Without even a pause to register what she was seeing, she systematically started spraying clouds of poison at every individual, every cluster, every swarm. Granny when an inch at a time across the expanse of our ground floor knocking them down, some in midflight, some gathered along windowsills. As she sprayed, the intensity of the bees sped up; agitated and drugged, larger swarms fractured into smalls groups moving faster and more determined in looping motions. She kept spraying, though, ducking a dodging rather sprightly from the chaotic movements of the swarm. It seemed she would be mauled and stung repeatedly, even as she sent struggling bees down writhing to their deaths. And as she covered ground, moved her way through the living room and out of sight, more of them came, and the buzz that was a hum grew higher and sharper. She called for me to come downstairs; she told me most were taken care of, so I came down reluctantly. I trusted her protection but crept a good distance behind her. The whole house smelled like chemicals, so I had my shirt covering my nose and mouth. When I looked up there were still errant bees circling her, but she had her two cans of spray and was standing over a huge chunk of drywall in our dining room that had fallen from where the wall meets the ceiling. There was a huge gap there, where the hive had expanded its limits and pushed their way into our house. As fast as she killed them, fifteen or twenty more would fly in from the new back door of the hive. It seemed an endless task to fight an army that just kept regenerating, and it seemed stupid for me to be standing anywhere near the hole in that wall. And it seemed stupid for that little old lady in a sundress and bobby socks was walking right into the crescent of the fire.

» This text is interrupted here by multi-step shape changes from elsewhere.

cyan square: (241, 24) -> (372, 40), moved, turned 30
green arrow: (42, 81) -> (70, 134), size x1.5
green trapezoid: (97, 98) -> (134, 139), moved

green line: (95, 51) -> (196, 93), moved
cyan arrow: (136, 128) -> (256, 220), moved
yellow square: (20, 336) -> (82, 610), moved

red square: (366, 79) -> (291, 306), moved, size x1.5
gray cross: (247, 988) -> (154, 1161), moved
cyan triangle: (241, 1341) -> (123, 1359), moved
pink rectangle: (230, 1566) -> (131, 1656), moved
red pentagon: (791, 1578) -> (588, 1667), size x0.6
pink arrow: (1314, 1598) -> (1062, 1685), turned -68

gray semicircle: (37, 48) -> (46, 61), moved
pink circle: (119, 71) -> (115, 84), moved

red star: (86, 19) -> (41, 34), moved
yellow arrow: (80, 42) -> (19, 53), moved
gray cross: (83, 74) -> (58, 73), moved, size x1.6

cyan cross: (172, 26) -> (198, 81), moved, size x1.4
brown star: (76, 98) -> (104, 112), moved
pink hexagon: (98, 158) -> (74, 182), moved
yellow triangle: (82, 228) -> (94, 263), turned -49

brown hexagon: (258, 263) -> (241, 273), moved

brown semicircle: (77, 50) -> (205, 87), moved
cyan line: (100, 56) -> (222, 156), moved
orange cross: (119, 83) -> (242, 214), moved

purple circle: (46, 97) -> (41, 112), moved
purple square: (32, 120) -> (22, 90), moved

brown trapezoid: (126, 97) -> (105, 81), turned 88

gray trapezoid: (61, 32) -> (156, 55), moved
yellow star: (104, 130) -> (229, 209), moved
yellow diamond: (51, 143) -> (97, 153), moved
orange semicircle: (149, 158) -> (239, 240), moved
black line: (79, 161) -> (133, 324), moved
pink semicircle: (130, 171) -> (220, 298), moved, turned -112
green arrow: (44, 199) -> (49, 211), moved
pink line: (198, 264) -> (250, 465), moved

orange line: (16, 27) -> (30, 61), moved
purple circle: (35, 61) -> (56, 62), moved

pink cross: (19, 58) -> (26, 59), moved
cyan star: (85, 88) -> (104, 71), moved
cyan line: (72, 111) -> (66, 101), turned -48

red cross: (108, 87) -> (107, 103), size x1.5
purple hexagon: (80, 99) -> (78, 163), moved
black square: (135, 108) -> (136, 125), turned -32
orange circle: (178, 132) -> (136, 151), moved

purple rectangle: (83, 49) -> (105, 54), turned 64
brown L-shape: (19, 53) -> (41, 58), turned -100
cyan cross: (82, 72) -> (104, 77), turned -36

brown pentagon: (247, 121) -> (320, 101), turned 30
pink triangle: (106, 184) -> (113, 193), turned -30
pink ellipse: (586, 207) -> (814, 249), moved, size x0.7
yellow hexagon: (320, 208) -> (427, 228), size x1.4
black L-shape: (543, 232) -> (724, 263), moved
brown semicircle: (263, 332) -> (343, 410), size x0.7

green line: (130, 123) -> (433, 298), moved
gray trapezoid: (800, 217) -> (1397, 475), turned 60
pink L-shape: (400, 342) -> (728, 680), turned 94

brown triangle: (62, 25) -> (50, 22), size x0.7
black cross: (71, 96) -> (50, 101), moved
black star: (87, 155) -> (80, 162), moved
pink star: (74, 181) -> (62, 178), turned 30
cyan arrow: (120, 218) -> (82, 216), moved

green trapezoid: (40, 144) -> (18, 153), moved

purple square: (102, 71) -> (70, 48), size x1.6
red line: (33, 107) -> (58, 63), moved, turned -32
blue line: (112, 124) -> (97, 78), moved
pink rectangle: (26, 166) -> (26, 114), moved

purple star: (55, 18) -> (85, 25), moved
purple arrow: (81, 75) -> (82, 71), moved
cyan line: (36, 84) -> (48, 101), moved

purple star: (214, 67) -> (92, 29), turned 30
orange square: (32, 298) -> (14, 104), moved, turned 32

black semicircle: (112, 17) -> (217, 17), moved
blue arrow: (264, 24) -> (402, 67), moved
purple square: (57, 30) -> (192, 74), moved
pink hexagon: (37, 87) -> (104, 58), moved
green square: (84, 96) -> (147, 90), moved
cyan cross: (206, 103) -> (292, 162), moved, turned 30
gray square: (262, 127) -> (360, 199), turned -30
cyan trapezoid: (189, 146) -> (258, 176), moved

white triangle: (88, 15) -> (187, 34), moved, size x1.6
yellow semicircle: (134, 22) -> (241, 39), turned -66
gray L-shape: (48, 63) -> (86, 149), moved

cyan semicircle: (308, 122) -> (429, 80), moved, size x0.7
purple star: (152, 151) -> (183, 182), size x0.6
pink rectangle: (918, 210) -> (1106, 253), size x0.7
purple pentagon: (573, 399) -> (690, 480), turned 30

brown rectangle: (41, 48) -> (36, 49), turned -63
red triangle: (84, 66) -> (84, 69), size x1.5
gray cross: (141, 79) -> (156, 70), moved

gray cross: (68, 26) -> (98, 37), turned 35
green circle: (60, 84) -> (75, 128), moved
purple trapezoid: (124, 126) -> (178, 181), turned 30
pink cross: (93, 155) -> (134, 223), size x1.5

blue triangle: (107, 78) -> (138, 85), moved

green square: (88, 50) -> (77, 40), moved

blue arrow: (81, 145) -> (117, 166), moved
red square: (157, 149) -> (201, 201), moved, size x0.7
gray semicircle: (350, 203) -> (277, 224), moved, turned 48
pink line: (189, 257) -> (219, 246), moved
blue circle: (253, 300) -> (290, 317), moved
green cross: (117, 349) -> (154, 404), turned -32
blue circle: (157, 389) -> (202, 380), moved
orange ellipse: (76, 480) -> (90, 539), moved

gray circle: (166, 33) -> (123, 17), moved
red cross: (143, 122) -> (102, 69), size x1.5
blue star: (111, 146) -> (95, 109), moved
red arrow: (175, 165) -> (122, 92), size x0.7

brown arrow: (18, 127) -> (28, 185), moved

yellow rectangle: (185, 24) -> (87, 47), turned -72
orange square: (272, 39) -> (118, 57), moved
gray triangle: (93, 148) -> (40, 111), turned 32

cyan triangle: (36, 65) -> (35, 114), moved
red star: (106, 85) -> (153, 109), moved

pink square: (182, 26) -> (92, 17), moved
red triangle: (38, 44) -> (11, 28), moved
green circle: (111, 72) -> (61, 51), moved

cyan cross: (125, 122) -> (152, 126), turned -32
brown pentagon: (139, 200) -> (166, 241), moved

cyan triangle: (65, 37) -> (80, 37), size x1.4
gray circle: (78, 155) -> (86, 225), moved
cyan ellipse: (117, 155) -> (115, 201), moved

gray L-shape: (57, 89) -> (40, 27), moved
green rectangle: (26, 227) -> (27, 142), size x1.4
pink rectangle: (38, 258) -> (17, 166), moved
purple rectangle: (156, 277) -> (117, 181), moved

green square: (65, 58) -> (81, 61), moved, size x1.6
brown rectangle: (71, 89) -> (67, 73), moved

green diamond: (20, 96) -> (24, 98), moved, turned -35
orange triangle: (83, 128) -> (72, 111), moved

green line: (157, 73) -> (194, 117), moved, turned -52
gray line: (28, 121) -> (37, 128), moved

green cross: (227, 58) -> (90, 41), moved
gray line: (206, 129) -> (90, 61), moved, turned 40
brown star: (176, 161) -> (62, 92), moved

Sometimes nature just dominates because it is far more savage and indiscriminate than we can prepare for. It was a good fight, and she won huge points for courage, but some forces were just too great. It was time for her to accept that she could have killed bees for hours, but along as that hole lay untouched and out of reaching our dining room, there would always be more bees, more agitated and confused than the others. She had cleared enough space for me to get downstairs and out the door, and that was enough–she had done her job–so I tried to convince her it was time to leave, it was time to spend the rest of the afternoon at her house. But like when I tried to speak with her ten years later about Reagan’s detachment from the poor and lower class, she couldn’t hear anything I was saying. Next thing I knew, she had one of the dining room chairs pressed unto the wall and got up on it, spraying bees that had drifted out of reach. Then she maneuvered the chair just under the chasm of wall where the entire problem was coming from and got back up on the chair, her head two feet from the ceiling. I was still in the living room with the fly swatter, whiffing at the stragglers still trying to hold themselves up with all the poison in the air. Granny reached an arm upwards, exposed and unprotected, and started spraying into the hive. Almost immediately there was a gust of escaping bees that blew into the house to avoid their extermination. There was a cloud of commotion around Granny’s head. No bee stings, though–instead just more Raid in the hole. When one can was empty, she got down off of the chair and started spraying up into the hive again until bees stopped coming into the house. There were still a few, but the main torrent was over. And I was happy she was finally willing to escape to the front yard with me. I was still a little light-headed from the cloud of poison I had been walking around in. Granny didn’t have much of a response. She just said, “That was really something, wasn’t it?” Then she asked me if I was hungry. She said she had Tombstone pizzas in the deep freeze. “They were on special,” she said. As nonchalantly as she disregarded her conquest of the bees, she had shown me what I already felt but didn’t quite understand: that she was one of the invisible forces in the world, protecting me from the harshness of life, intending to protect me until my skin had hardened to armor.